Non sposate le mie figlie, la recensione
Passato come capolavoro del politicamente scorretto Non sposate le mie figlie in realtà aderisce in pieno alla parabola acquietante del cinema matrimoniale
Sulla carta abbastanza cattivo e pieno di politicamente scorretto il film di Philippe de Chauveron, come era facile intuire dai grandi incassi in patria, in realtà è molto corretto e bilanciato. Prendendo in giro tutti facendo attenzione a dare uno schiaffetto ad ognuna delle parti in causa per poi riservare il peggio per la maggioranza (i cristiani bianchi), si pone l'obiettivo di rappresentare la Francia moderna e così attirare in sala quante più etnie è possibile lasciando ad ognuna la soddisfazione di aver visto qualcosa di audace.
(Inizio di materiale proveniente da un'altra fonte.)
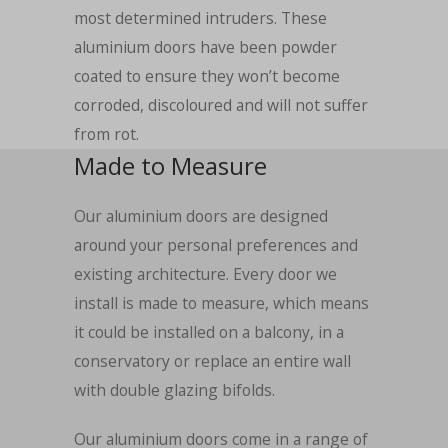
most determined intruders. These
aluminium doors have been powder
coated to ensure they won’t become
corroded, discoloured and will not suffer
from rot.
Made to Measure
Our aluminium doors are designed
around your personal preferences and
existing architecture. Every door we
install is made to measure, which means
it could be installed on a balcony, in a
conservatory or replace an entire wall
with double glazing bifolds.
Our aluminium doors come in a range of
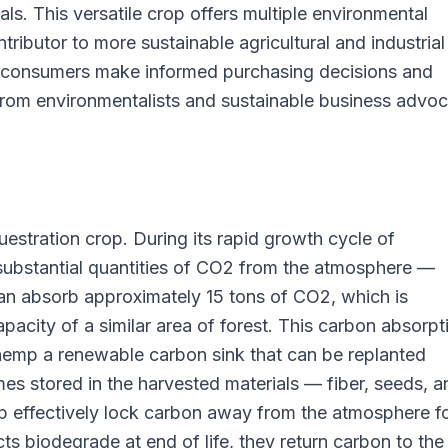
als. This versatile crop offers multiple environmental
tributor to more sustainable agricultural and industrial
s consumers make informed purchasing decisions and
from environmentalists and sustainable business advo
estration crop. During its rapid growth cycle of
ubstantial quantities of CO2 from the atmosphere —
an absorb approximately 15 tons of CO2, which is
acity of a similar area of forest. This carbon absorpt
emp a renewable carbon sink that can be replanted
s stored in the harvested materials — fiber, seeds, a
ffectively lock carbon away from the atmosphere fo
ts biodegrade at end of life, they return carbon to the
A furia di edulcorare e calmare le acque il regista finisce per lasciare per strada il conflitto, relegandolo a piccole scaramucce e incomprensioni tipiche da commedia romantica ma inadeguate a parlare di divisioni sociali.
Se nel cinema d'avventura il vero protagonista è il villain, in quello matrimoniale i veri protagonisti sono i genitori, non a caso il film, se si eccettuano le performance dei due "padri" interpretati da Christian Clavier e Pascal N'Zonzi (letteralmente uno più abile dell'altro), segue più le regole delle commedie matrimoniali che della satira di costume. Non sposate le mie figlie è infatti l'esatto contrario del cinema libero, prigioniero com'è della gabbia che si è costruito, incapace di deviare dal massimo della correttezza che gli consente di prendere in giro tutti senza offendere nessuno (ma non era quello il punto dell'essere scorretti?).
Scritto in maniera gradevole e interpretato a dovere ad un film simile si è comunque in dovere di chiedere di più. Ad un'opera che desidera appuntarsi sul petto la più nobile e alta delle medaglie non si può lasciar correre un atteggiamento così succube.